Data generalization summarizes data by replacing relatively low-level values (such as numeric values for an attribute age) with higher-level concepts (such as young, middle aged and senior). Given the large amount of data stored in databases, it is useful to be able to describe concepts in concise and succinct terms at generalized (rather than low) levels of abstraction.
Allowing data sets to be generalized at multiple levels of abstraction facilitates users in examining the general behavior of the data. Given the All Electronics database, for example, instead of examining individual customer transactions, sales managers may prefer to view the data generalized to higher levels, such as summarized by customer groups according to geographic regions, frequency of purchases per group, and customer income.
This leads us to the notion of concept description, which is a form of data generalization. A concept typically refers to a collection of data such as frequent buyers, graduate students, and so on. As a data mining task, concept description is not a simple enumeration of the data. Instead, concept description generates descriptions for the characterization and comparison of the data. It is sometimes called class description, when the concept to be described refers to a class of objects. Characterization provides a concise and succinct summarization of the given collection of data, while concept or class comparison (also known as discrimination) provides descriptions comparing two or more collections of data.
Up to this point, we have studied data cube (or OLAP) approaches to concept description using multidimensional, multilevel data generalization in data warehouses. “Is data cube technology sufficient to accomplish all kinds of concept description tasks for large data sets?” Consider the following cases.
Complex data types and aggregation: Data warehouses and OLAP tools are based on a multidimensional data model that views data in the form of a data cube, consisting of dimensions (or attributes) and measures (aggregate functions). However, many current OLAP systems confine dimensions to nonnumeric data and measures to numeric data. In reality, the database can include attributes of various data types, including numeric, nonnumeric, spatial, text, or image, which ideally should be included in the concept description. Furthermore, the aggregation of attributes in a database may include sophisticated data types, such as the collection of nonnumeric data, the merging of spatial regions, the composition of images, the integration of texts, and the grouping of object pointers.
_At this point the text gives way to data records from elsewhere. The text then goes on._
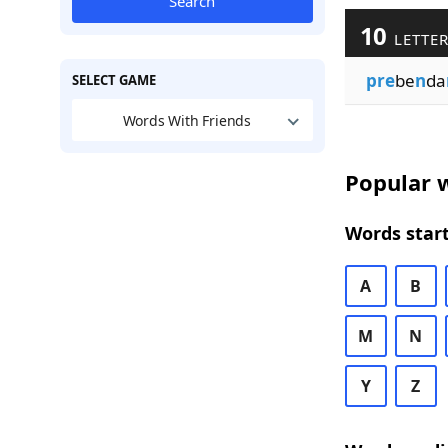
Search
10
LETTER
pre
be
n
da
SELECT GAME
Words With Friends
Popular w
Words start
A
B
M
N
Y
Z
Therefore, OLAP, with its restrictions on the possible dimension and measure types, represents a simplified model for data analysis.
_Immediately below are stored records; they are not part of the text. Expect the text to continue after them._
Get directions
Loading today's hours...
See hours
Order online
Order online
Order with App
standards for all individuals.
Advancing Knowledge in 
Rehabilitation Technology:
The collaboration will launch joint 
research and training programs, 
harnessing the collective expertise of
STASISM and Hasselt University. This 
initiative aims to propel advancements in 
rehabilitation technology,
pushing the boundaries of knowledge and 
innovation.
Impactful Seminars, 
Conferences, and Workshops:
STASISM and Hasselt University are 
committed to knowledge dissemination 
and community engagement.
Concept description should handle complex data types of the attributes and their aggregations, as necessary. User-control versus automation: On-line analytical processing in data warehouses is a user-controlled process. The selection of dimensions and the application of OLAP operations, such as drill-down, roll-up, slicing, and dicing, are primarily directed and controlled by the users. Although the control in most OLAP systems is quite user-friendly, users do require a good understanding of the role of each dimension. Furthermore, in order to find a satisfactory description of the data, users may need to specify a long sequence of OLAP operations. It is often desirable to have a more automated process that helps users determine which dimensions (or attributes) should be included in the analysis, and the degree to which the given data set should be generalized in order to produce an interesting summarization of the data.
This section presents an alternative method for concept description, called attribute oriented induction, which works for complex types of data and relies on a data-driven generalization process.